→ Your instructions: Reproduce verbatim only the lines from the one containing "predictive diagnostics that" through the last line below, both included.

→ Records to process:
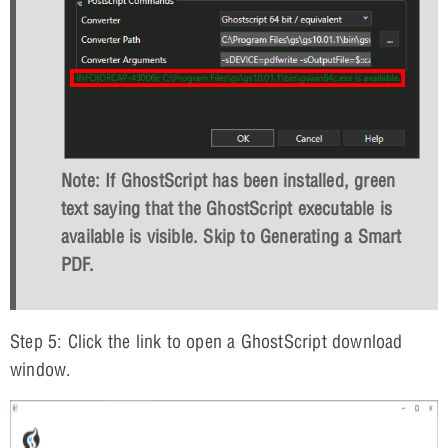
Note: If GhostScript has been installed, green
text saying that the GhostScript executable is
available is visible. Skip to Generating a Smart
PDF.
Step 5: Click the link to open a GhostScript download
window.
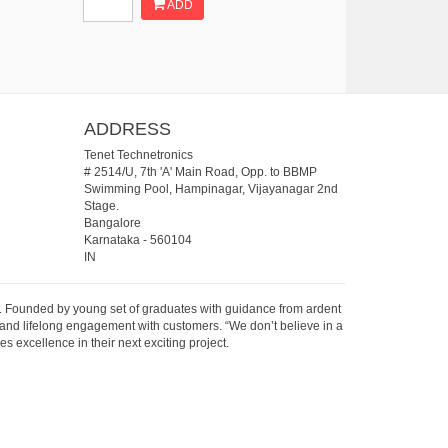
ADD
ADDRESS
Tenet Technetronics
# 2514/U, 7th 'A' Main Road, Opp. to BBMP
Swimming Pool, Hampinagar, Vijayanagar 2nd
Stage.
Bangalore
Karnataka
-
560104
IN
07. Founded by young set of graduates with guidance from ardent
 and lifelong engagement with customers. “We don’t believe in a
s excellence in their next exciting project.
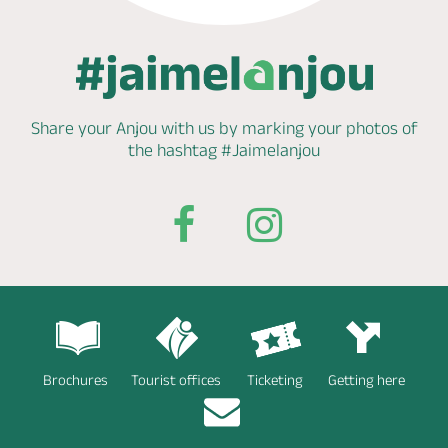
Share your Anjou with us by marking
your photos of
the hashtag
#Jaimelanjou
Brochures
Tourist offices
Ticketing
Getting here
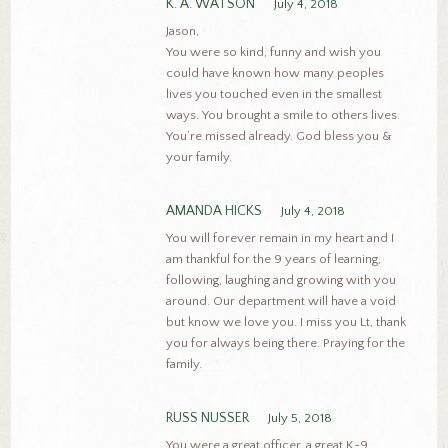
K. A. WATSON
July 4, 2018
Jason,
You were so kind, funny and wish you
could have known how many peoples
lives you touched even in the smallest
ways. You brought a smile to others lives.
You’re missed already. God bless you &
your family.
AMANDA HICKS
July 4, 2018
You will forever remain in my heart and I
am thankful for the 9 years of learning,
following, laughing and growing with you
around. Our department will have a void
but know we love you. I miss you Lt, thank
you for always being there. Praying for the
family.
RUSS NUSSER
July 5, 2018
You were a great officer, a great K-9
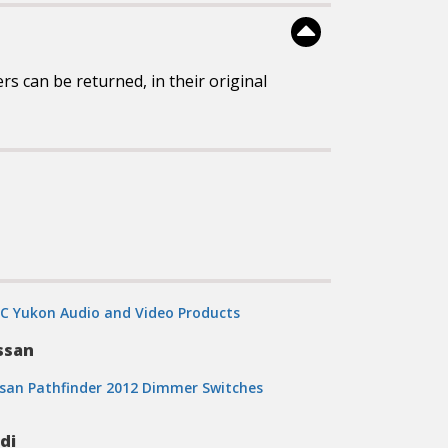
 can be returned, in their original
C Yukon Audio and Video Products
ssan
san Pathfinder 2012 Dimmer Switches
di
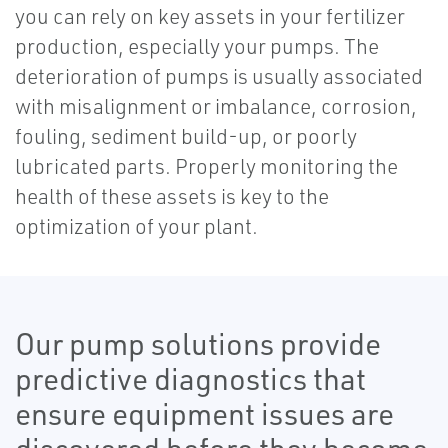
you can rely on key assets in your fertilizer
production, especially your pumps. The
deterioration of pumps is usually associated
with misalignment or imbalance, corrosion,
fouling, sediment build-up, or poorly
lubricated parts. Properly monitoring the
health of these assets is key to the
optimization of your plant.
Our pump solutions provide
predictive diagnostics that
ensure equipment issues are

→ Written reply:
predictive diagnostics that
ensure equipment issues are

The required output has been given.